Reaching out, he slaps the side of the man’s face a few times, but he only groans.

His head rolls to the side, showing the side of his head to the moonlight and a nasty head wound.

I sigh. “He’s not. The side of his head got bashed in.

Probably got a wicked concussion and probably won’t wake for a good few hours.

” I glance up at the night sky. It’s difficult to tell what time it is, but even if dawn was close, we don’t have the time to linger and wait for him to wake up to question him.

But we need those answers.

Alex huffs and lets the man go. The body flops back into the mud with a loud squelch that has the big guy smirking.

Rhys arches a brow at him. “You do realise you’ll be carrying him with us, right?”

The smirk disappears from Alex’s face. “Shit.”

I snort out a laugh and shake my head. “Didn’t think that one through, did you?”

Ollie glances between us with a frown. “Why are we taking him with us?”

“To question him when he wakes up,” Rhys explains as Alex grimaces and sets about picking up the muddy body. “If he’s from the Lodge, then he might give us intel on their movements and any plans the gangs might have to cut us off.”

Her eyes widen and her face pales as the implication of what Rhys is saying sinks in. He doesn’t just mean question, but interrogate. Maybe torture. She swallows hard but doesn’t object as Alex finally slings the man over his shoulders, flinging wads of grass and muck all over the place.

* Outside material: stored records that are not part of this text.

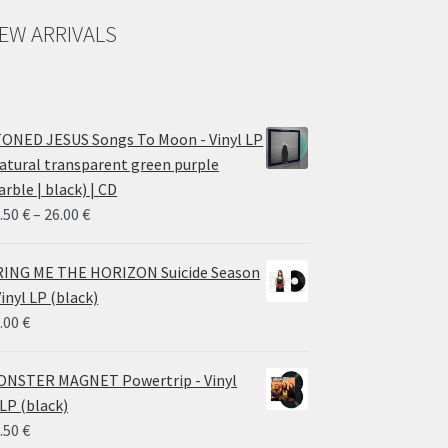
EW ARRIVALS
ONED JESUS Songs To Moon - Vinyl LP
atural transparent green purple
rble | black) | CD
Price
.50
€
–
26.00
€
range:
14.50 €
ING ME THE HORIZON Suicide Season
through
Vinyl LP (black)
26.00 €
.00
€
NSTER MAGNET Powertrip - Vinyl
LP (black)
.50
€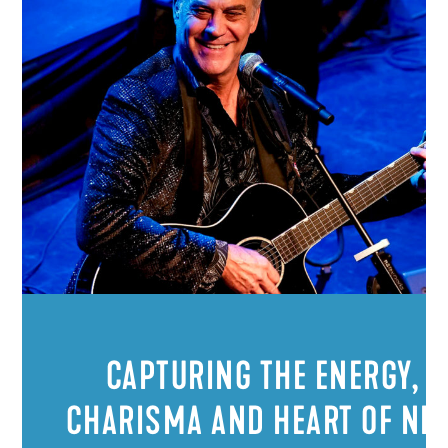
CAPTURING THE ENERGY,
CHARISMA AND HEART OF NEI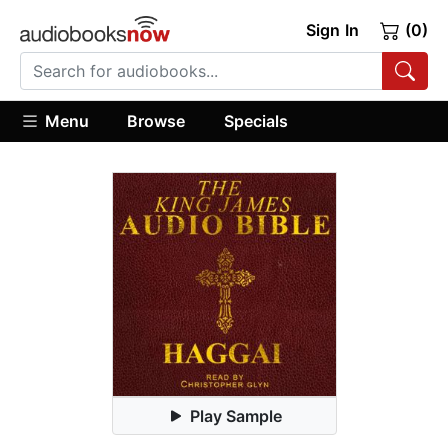
Sign In
(0)
Menu
Browse
Specials
Play Sample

“We should get moving,” he says, wrinkling his nose in disgust as a glop of muddy gore drips onto his chest. “The sooner I get this fucker off my back, the better.”

The four of us, along with a silent Harlow shadowing us and a chattering Ketchup flying overhead, trudge to the southern hedgerow where the rest of the group wait.

The mood is sombre, everyone coming to terms with what just happened, as we silently follow Rhys across the fields and onto a nearby country road.

The tension from before may have gone, but at what cost?